*** Begin section ***

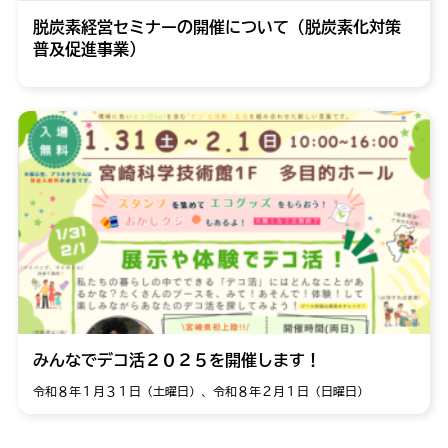
脱炭素経営セミナーの開催について（脱炭素化対策
普及促進事業）
みんなでデコ活２０２５を開催します！
令和８年１月３１日（土曜日）、令和８年２月１日（日曜日）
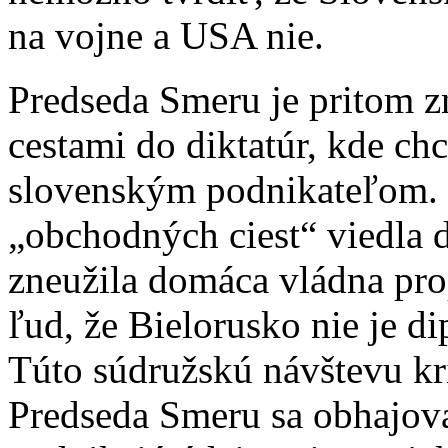
na vojne a USA nie.
Predseda Smeru je pritom 
cestami do diktatúr, kde ch
slovenským podnikateľom. 
„obchodných ciest“ viedla 
zneužila domáca vládna pro
ľud, že Bielorusko nie je d
Túto súdružskú návštevu kri
Predseda Smeru sa obhajova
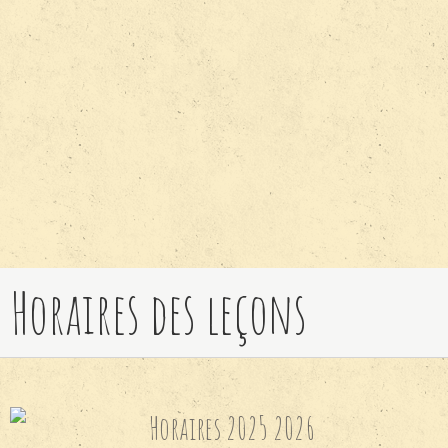
Horaires des leçons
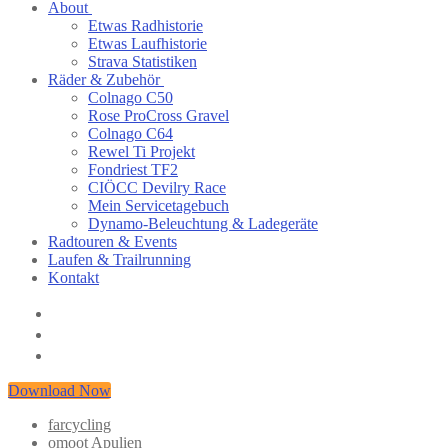
About
Etwas Radhistorie
Etwas Laufhistorie
Strava Statistiken
Räder & Zubehör
Colnago C50
Rose ProCross Gravel
Colnago C64
Rewel Ti Projekt
Fondriest TF2
CIÖCC Devilry Race
Mein Servicetagebuch
Dynamo-Beleuchtung & Ladegeräte
Radtouren & Events
Laufen & Trailrunning
Kontakt
Download Now
farcycling
omoot Apulien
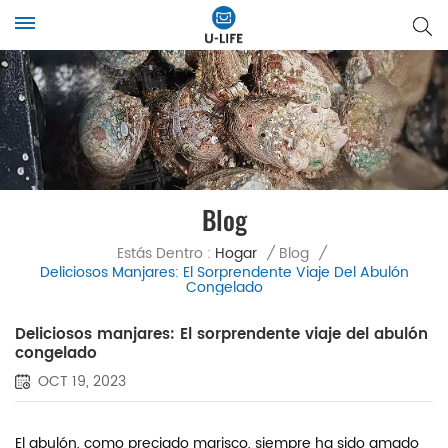
Blog
Estás Dentro :
Hogar
/
Blog
/
Deliciosos Manjares: El Sorprendente Viaje Del Abulón
Congelado
Deliciosos manjares: El sorprendente viaje del abulón
congelado
OCT 19, 2023
El abulón, como preciado marisco, siempre ha sido amado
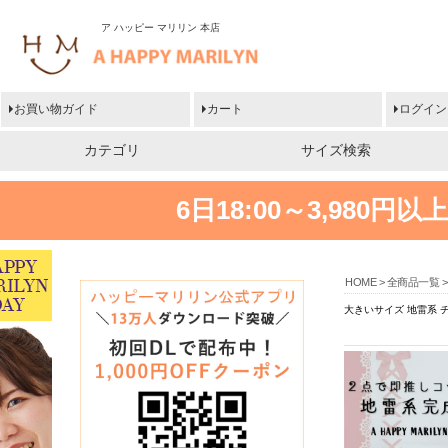
ア ハッピー マリリン 本店
お買い物ガイド
カート
ログイン
カテゴリ
サイズ検索
6日18:00～3,980
HOME
全商品一覧
大きいサイズ 地雷系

*** End section ***

The copy must match every line of the data exactly and contain no pictures.

脱炭素経営セミナーの開催について（脱炭素化対策
普及促進事業）
みんなでデコ活２０２５を開催します！
令和８年１月３１日（土曜日）、令和８年２月１日（日曜日）
na vojne a USA nie.
Predseda Smeru je pritom 
cestami do diktatúr, kde ch
slovenským podnikateľom. 
„obchodných ciest“ viedla 
zneužila domáca vládna pro
ľud, že Bielorusko nie je d
Túto súdružskú návštevu kri
Predseda Smeru sa obhajova
Horaires des leçons
About
Etwas Radhistorie
Etwas Laufhistorie
Strava Statistiken
Räder & Zubehör
Colnago C50
Rose ProCross Gravel
Colnago C64
Rewel Ti Projekt
Fondriest TF2
CIÖCC Devilry Race
Mein Servicetagebuch
Dynamo-Beleuchtung & Ladegeräte
Radtouren & Events
Laufen & Trailrunning
Kontakt
Download Now
farcycling
omoot Apulien
Blog
Estás Dentro :
Hogar
/
Blog
/
Deliciosos Manjares: El Sorprendente Viaje Del Abulón
Congelado
Deliciosos manjares: El sorprendente viaje del abulón
congelado
OCT 19, 2023
El abulón, como preciado marisco, siempre ha sido amado
ア ハッピー マリリン 本店
お買い物ガイド
カート
ログイン
カテゴリ
サイズ検索
6日18:00～3,980
HOME
全商品一覧
大きいサイズ 地雷系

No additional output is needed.